Overtime
ETF Flows
Good morning,
Late last week, the market got some much-needed rotation, and, as it often is, sentiment was the catalyst.
While surveys, the VIX, option data, and other sentiment all have their place, one of my favorite sentiment indicators is ETF flows.
Just like our previous reports, I’ll highlight ETFs that fall into one of 3 categories:
Overly aggressive. These ETFs have seen extreme inflows. For an uptrend, I don’t believe that alone is a reason to sell but it’s a yellow flag and could indicate more downside vulnerability in a correction.

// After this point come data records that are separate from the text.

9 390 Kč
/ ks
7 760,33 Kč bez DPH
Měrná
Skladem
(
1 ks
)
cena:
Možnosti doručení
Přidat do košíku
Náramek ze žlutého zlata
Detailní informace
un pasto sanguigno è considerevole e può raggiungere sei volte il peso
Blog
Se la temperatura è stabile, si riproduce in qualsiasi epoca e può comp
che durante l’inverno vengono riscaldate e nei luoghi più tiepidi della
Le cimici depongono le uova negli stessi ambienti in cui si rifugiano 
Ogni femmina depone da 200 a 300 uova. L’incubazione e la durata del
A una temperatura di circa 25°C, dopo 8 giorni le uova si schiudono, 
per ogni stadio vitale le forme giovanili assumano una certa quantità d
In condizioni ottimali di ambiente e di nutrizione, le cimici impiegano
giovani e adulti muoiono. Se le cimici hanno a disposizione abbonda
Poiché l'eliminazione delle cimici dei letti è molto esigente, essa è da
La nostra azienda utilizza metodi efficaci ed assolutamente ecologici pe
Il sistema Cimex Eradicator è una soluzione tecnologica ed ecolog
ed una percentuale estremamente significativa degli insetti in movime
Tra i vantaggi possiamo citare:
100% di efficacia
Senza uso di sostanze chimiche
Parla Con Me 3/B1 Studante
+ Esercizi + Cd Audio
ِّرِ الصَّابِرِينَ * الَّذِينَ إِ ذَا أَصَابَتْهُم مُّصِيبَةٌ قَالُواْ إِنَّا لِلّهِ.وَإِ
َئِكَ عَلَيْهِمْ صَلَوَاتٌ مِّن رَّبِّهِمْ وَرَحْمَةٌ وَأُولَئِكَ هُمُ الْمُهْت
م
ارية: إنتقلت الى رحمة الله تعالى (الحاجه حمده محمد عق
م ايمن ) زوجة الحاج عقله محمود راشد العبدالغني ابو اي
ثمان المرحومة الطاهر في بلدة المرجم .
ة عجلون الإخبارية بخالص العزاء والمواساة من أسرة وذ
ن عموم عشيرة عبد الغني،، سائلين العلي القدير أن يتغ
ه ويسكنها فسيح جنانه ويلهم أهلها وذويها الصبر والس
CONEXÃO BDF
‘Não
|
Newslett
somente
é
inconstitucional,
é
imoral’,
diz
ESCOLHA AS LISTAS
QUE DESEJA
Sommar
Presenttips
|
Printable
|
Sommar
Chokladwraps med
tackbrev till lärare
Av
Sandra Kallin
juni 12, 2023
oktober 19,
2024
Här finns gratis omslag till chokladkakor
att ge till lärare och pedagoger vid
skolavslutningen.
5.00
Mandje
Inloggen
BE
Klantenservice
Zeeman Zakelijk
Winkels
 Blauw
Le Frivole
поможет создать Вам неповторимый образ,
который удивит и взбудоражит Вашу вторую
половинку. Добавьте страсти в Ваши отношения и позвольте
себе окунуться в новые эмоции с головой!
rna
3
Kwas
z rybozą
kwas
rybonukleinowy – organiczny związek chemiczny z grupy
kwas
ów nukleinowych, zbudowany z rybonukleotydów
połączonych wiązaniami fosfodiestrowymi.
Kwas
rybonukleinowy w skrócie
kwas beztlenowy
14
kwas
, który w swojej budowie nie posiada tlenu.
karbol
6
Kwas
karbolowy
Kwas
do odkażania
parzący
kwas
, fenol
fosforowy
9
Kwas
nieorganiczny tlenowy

Contrarian positive. These ETFs have seen significant outflows recently and extreme readings could indicate selling is unlikely to continue to the same degree. Potential tailwind if a downtrend can stabilize and a bullish indicator for uptrends or ETFs breaking out.
Apathetic. Flows here aren’t extreme in either direction but that means there could be room to run for the underlying trend.
Let’s get into it!
Overly aggressive
Oil refiners
The VanEck Oil Refiners ETF has taken in its most inflows ever over the trailing three months. Adding to potential warning signs is a recent lower high. A close below $47 would complete a small head and shoulders top.
Clean energy
Inflows for ICLN have surged, hitting their highest levels since 2021. These are a blip compared to the amount this fund took in during the post-Covid bubble (shown below), but it makes you more vulnerable to a sell-off, as we saw last week.
Software
Another group where sentiment got the best of it last week was software. The majority of IGV buyers did well for themselves, flooding in at the bottom, but they still had to endure an 12% top-to-bottom pullback last week.